[-empyre-] Gün ISEA2011/ nets and networking
Renate Ferro
rtf9 at cornell.edu
Mon Sep 26 01:14:03 EST 2011
Thank you Claudia for describing Arzu and your project to empyre. I
want to thank you for forwarding me a copy of the journal that is not
only well presented and printed but also represents the rich and
diverse “net” of images and text about these women’s lives. I was
very interested that the very first image of the journal was indeed
one from the Seneca Falls Women's Rights National Park. For some of us
who live in upstate NY, we know how volatile the land rights claims
issue has been amongst residents within the last few years. The
Cayuga Nation was claiming stake to about 64,000 acres of land at the
Northern end of Cayuga Lake (Cornell is situated at the Southern tip.
Ironically, Cornell University is the first Land Grant University
conceived by two NY State senators, Ezra Cornell and Andrew Dickson
White, "to establish the Cornell University, and to appropriate to it
the income of the sale of public lands granted to this State." In 1868
Cornell opened with the mission to provide an education where diverse
students could learn any subject. Paradoxically, this land grant
university sits on the territory where indigenous people's once lived
but were cast off.
Just before I left for ISEA I attended the anniversary of the Akwe:
kon House which supports American Indian students by providing housing
as well as support for living and studying at Cornell. I am
incredibly thankful to the director of the American Indian Program,
Jolene Rickard, who is not only an art curator and art historian but
is an artist who works in photography and installation. I am thankful
that Jolene, also a member of the art and history of art faculty,
shares her knowledge about both the historical and contemporary issues
that face American Indians with all of us at Cornell. She is a network
catalyst, activating points of connection between the vast areas of
expertise that her knowledge and artistic work flows within.

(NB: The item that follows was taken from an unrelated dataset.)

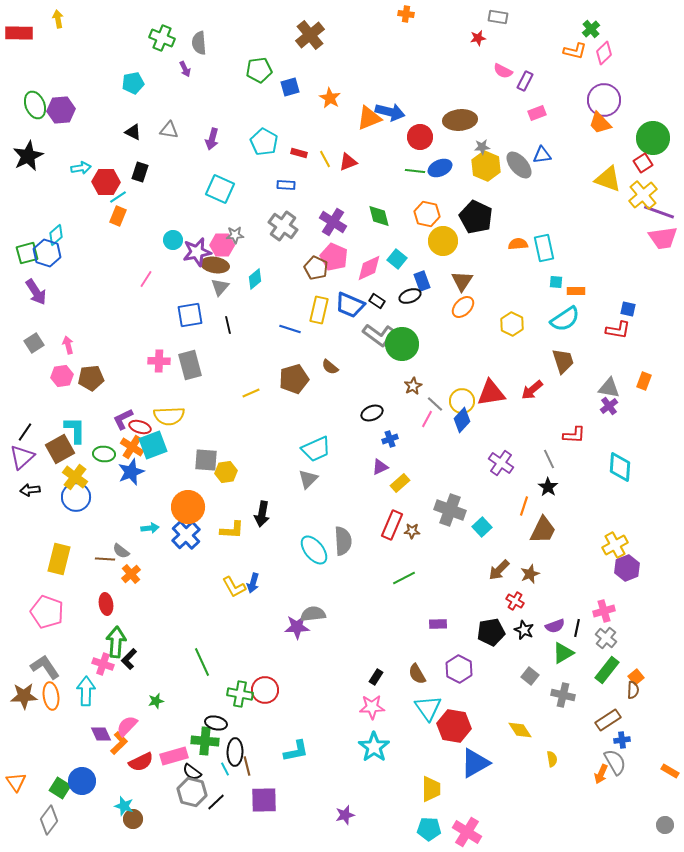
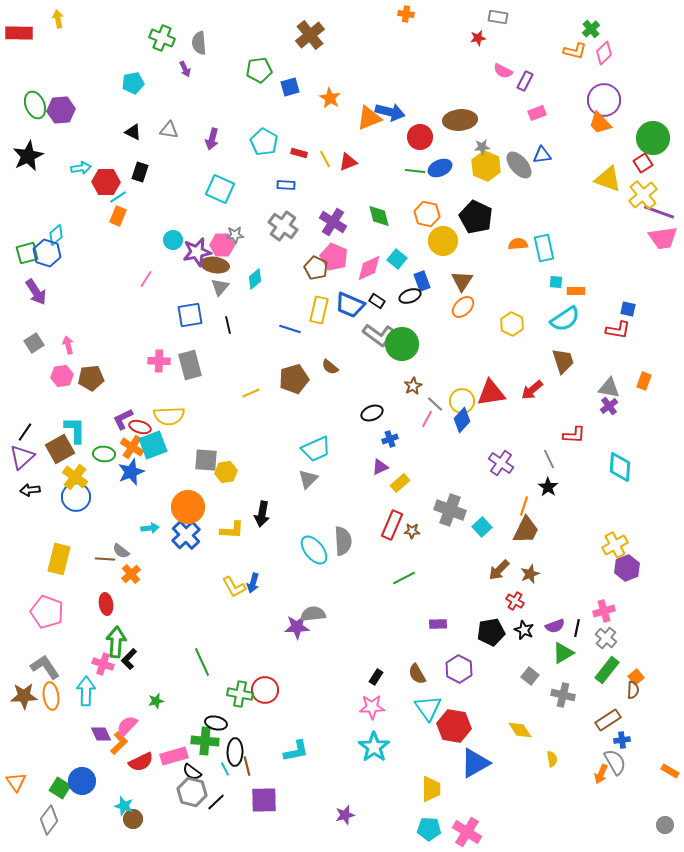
brown trapezoid at (543, 530): moved 17 px left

Jolene is from the Tuscarora nation settled near the Niagara River
about three hours from the University, but their nation is know for
its fishing along the Niagara River as well as the tradition of
Lacrosse. How interesting it might be to cast the nets of Gün to
reach out to the nets of the rich traditions of the clan’s mothers of
the Tuscarora, the Iroquois, and the other nations where the Seneca
Falls Women’s Rights National Park and Cornell University are
situated.
You project Claudia and Arzu is an important one. What a misstep of
ISEA not make reference of the Gün project but then they never did
announce our empyre get together either. Claudia, were you able to
catch the women Turkish artists exhibition at the Istanbul modern?
Did anyone go? I am astounded that this exhibition was not advertised
more heavily during the conference. What did the women of your project
think about that exhibition?
I have finally recovered from jet lag after completing an 18-hour
trip back from Istanbul. While many of the posts I have been reading
do critically look at ISEA’s financial management and structural
inconsistencies, it has occurred to me that despite those irritations,
the networking enabled by the conference in Istanbul loomed over those
irritations in the end for me. By meeting colleagues who I rekindled
friendships with and those who I met for the first time, by attending
a few great panels, the networking boat ride, Sunday’s empyre event
that coincided with Melinda’s gallery chat, and host of other dinners
and coffees, immersed within the complexities of the expanse of
Istanbul’s culture and politics as the visa commercial claims was
“priceless”.
I guess my point here is that the nets of friendship and exchange,
collaboration and alliance within the cultural context of the
diversity of Istanbul was worth it. I am hoping that over the next
week of empyre our subscribers will share with our online subscribers
a bit about the workshops, panels, papers, workshops online and the
complex richness of the culture that contained these events.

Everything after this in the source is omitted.